El día inicia con el desayuno en el comedor ubicado en el piso -1 del convento Carmelitas Descalzos. Sí, son Carmelitas y son hombres. Allí, en una mesa acondicionada para los 13 que hemos viajado a la Ciudad Imperial, nos sentamos y compartimos el primer alimento del día. No es fácil que todos logren hablar por la mañana, algunos íbamos más dormidos que otros, pero es un buen momento para programar el día y conocerse un poco más. Compartir una comida siempre ayuda a aprender sobre otras personas.

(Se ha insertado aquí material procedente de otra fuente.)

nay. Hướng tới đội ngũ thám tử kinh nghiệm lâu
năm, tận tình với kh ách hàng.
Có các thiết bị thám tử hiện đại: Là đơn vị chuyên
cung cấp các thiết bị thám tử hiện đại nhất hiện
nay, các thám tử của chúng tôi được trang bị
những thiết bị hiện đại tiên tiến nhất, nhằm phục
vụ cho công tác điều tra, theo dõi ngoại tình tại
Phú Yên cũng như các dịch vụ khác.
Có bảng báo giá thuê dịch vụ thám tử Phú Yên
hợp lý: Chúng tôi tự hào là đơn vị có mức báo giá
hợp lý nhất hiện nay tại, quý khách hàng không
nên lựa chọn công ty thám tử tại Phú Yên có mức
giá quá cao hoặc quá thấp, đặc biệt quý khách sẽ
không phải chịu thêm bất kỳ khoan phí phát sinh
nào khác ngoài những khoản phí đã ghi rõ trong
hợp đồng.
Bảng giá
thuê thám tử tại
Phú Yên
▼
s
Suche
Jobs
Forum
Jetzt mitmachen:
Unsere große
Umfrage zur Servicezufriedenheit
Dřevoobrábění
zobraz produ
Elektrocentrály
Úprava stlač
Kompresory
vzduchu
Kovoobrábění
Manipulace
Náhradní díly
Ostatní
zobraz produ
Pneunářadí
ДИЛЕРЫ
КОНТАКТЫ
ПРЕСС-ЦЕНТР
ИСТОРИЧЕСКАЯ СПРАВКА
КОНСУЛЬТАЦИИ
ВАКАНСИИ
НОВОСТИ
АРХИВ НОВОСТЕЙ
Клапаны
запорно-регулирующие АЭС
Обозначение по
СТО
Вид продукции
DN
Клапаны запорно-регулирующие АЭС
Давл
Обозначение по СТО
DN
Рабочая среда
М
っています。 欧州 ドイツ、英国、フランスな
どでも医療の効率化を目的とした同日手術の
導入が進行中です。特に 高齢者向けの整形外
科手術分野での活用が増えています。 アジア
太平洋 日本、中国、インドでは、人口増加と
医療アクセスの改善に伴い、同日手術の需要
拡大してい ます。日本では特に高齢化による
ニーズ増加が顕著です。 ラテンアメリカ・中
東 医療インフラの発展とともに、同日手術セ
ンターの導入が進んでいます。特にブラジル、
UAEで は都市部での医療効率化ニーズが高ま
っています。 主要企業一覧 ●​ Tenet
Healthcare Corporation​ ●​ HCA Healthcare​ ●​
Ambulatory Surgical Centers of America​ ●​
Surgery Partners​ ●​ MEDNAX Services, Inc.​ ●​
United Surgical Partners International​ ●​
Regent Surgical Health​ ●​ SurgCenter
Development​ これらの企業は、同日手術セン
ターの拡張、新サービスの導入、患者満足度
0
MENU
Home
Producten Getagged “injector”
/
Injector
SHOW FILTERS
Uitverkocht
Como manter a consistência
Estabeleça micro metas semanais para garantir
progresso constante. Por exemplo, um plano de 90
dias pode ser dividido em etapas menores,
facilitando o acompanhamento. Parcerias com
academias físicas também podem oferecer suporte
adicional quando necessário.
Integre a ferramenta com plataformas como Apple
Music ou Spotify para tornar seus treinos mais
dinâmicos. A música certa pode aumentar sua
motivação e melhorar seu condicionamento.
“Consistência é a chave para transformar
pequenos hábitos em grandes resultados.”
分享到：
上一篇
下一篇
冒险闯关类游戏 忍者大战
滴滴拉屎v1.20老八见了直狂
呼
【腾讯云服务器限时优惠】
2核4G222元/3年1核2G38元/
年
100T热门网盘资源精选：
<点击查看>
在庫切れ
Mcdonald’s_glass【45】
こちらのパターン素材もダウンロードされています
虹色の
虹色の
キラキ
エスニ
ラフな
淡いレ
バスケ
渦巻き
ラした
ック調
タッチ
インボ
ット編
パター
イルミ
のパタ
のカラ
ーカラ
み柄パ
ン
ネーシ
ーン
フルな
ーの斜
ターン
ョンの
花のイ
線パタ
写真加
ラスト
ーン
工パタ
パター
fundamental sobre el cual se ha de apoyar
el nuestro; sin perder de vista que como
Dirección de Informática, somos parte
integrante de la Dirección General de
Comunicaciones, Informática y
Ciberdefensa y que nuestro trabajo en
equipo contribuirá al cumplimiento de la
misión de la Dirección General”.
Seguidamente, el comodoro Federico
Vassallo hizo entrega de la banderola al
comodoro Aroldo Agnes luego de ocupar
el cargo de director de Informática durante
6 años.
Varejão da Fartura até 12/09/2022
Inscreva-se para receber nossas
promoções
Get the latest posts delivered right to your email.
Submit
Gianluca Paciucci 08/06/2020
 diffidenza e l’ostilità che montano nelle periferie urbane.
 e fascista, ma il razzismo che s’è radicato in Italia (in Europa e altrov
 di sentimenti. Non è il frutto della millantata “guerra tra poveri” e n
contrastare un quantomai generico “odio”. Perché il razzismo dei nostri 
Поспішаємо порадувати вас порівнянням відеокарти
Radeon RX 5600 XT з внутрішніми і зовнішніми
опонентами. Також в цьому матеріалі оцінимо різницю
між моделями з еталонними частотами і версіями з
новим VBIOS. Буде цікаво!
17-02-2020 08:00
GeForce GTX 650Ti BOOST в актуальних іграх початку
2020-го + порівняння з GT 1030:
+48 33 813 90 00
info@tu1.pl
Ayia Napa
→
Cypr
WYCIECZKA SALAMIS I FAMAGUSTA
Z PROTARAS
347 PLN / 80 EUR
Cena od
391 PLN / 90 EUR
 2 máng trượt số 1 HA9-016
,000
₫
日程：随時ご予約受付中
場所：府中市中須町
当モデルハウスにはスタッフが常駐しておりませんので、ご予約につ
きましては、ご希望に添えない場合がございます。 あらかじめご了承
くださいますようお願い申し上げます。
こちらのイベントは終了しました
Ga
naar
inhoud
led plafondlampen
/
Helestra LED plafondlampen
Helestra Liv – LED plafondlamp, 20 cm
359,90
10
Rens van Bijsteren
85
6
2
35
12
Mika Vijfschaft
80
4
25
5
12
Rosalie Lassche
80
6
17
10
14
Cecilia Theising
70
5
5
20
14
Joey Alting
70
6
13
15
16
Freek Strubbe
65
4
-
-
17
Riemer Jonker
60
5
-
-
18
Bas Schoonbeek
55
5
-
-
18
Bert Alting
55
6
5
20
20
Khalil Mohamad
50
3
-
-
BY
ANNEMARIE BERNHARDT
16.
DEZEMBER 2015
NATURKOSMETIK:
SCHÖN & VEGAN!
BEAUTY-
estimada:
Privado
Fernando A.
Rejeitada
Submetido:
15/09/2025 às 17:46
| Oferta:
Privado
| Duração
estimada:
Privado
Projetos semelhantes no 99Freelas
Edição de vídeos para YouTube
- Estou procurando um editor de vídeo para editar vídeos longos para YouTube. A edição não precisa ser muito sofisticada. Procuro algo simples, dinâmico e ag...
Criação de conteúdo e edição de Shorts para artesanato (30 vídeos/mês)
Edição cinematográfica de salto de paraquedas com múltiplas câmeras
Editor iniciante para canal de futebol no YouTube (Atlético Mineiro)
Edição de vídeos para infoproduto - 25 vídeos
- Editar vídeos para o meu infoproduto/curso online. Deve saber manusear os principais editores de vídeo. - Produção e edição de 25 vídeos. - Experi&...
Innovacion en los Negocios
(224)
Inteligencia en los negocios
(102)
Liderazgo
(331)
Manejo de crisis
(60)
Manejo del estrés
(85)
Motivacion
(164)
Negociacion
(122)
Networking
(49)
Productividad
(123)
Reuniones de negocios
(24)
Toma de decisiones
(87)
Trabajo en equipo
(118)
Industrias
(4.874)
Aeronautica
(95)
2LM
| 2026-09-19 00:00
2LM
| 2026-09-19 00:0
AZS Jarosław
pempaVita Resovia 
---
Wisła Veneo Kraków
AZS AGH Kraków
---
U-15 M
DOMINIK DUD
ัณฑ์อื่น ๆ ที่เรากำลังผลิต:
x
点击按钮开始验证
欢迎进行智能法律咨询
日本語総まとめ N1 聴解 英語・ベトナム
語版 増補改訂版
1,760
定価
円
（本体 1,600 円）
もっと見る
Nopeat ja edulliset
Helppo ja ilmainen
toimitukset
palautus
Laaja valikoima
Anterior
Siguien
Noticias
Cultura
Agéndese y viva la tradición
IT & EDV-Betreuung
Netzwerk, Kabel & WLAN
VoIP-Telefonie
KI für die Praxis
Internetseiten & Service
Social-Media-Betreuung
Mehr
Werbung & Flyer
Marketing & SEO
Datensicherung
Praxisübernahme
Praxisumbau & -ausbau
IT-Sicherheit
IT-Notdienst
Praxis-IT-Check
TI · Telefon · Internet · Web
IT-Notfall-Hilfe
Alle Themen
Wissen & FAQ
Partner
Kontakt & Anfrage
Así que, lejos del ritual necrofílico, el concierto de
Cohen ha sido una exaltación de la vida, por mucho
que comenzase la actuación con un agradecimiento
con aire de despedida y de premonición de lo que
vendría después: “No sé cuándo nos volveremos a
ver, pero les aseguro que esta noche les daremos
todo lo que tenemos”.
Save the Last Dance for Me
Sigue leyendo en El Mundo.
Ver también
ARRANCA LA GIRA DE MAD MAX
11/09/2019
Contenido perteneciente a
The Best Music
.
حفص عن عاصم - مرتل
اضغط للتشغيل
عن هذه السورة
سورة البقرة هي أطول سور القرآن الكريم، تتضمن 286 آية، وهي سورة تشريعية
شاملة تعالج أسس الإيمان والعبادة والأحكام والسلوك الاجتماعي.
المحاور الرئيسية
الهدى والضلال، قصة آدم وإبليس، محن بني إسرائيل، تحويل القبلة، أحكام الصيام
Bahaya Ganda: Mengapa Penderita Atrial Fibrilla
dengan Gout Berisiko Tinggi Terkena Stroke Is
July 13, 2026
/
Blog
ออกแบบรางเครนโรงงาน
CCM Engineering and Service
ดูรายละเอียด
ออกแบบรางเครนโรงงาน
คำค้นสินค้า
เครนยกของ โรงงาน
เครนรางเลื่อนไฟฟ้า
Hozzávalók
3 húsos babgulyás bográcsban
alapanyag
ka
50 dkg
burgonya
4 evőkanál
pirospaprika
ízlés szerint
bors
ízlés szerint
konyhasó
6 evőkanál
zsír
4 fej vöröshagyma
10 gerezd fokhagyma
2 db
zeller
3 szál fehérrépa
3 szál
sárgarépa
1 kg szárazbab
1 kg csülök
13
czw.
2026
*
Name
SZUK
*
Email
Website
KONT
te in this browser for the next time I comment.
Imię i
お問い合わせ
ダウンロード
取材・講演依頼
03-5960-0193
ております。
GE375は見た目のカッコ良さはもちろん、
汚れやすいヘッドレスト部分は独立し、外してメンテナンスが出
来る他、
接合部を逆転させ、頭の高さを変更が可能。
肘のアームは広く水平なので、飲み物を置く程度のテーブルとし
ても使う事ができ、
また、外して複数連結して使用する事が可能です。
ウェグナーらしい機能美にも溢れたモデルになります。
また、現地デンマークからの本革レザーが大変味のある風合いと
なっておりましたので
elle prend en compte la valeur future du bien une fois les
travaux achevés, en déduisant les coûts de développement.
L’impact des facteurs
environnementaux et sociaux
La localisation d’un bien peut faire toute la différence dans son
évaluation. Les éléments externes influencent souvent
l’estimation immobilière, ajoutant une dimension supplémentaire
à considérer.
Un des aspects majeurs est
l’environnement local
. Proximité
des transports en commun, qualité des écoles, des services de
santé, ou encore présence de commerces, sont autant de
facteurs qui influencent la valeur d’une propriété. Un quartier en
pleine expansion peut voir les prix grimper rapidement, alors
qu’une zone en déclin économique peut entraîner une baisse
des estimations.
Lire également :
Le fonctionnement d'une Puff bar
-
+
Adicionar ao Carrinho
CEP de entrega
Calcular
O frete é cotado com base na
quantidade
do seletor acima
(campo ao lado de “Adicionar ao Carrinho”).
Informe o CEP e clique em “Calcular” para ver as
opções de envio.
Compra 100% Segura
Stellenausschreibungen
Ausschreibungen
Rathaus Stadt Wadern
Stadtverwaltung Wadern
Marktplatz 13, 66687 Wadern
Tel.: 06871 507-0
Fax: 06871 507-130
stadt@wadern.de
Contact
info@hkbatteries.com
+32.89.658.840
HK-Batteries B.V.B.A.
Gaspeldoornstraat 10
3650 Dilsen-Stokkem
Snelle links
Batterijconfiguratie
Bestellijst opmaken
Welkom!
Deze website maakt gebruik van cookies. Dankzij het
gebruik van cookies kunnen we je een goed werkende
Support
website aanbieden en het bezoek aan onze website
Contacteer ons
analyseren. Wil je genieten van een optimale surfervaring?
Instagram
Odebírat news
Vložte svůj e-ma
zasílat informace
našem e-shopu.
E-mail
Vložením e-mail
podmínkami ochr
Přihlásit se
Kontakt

En el grupo, así como en todas partes, teníamos distintas inclinaciones a las ramas del Derecho. Mientras que algunos se inscribieron en el curso de Derecho Ambiental, hubo otros en Derecho del Consumidor, Derecho Público Global, Negociación, etc. Por ello todos comíamos juntos, pero cada uno tomaba su propio camino cuando nos dirigíamos hacia la Universidad Castilla-La Mancha. La caminata hacia el convento puede durar entre 5 a 8 minutos, incluso un poco menos si vas con paso rápido. Las calles están hechas de piedra de arriba abajo, incluso las construcciones de las casas, edificios de pocos pisos y comercio, todo de piedra. Así como en el invierno la piedra fría, me aventuraba a pensar cómo sería en verano con el sol abrasando el día entero.
Ya en clases, cada módulo era dictado por un profesor diferente, la mayoría españoles, la mayoría contaba en su currículum con universidades prestigiosas y trabajos en instituciones importantes de Europa. Enmarcadas con arcos y puertas de importantes guerras, recordándonos que Toledo fue capital de un reino poderoso, las cátedras que escuchamos fueron enriquecedoras desde el punto de vista profesional, pero también espiritual. No se trató solo del contenido, sino también de los muros que nos rodeaban, de las historias que podían contar, de la época en que se construyeron. Había un hueco silencioso que llenar observando desde el piso hasta el techo.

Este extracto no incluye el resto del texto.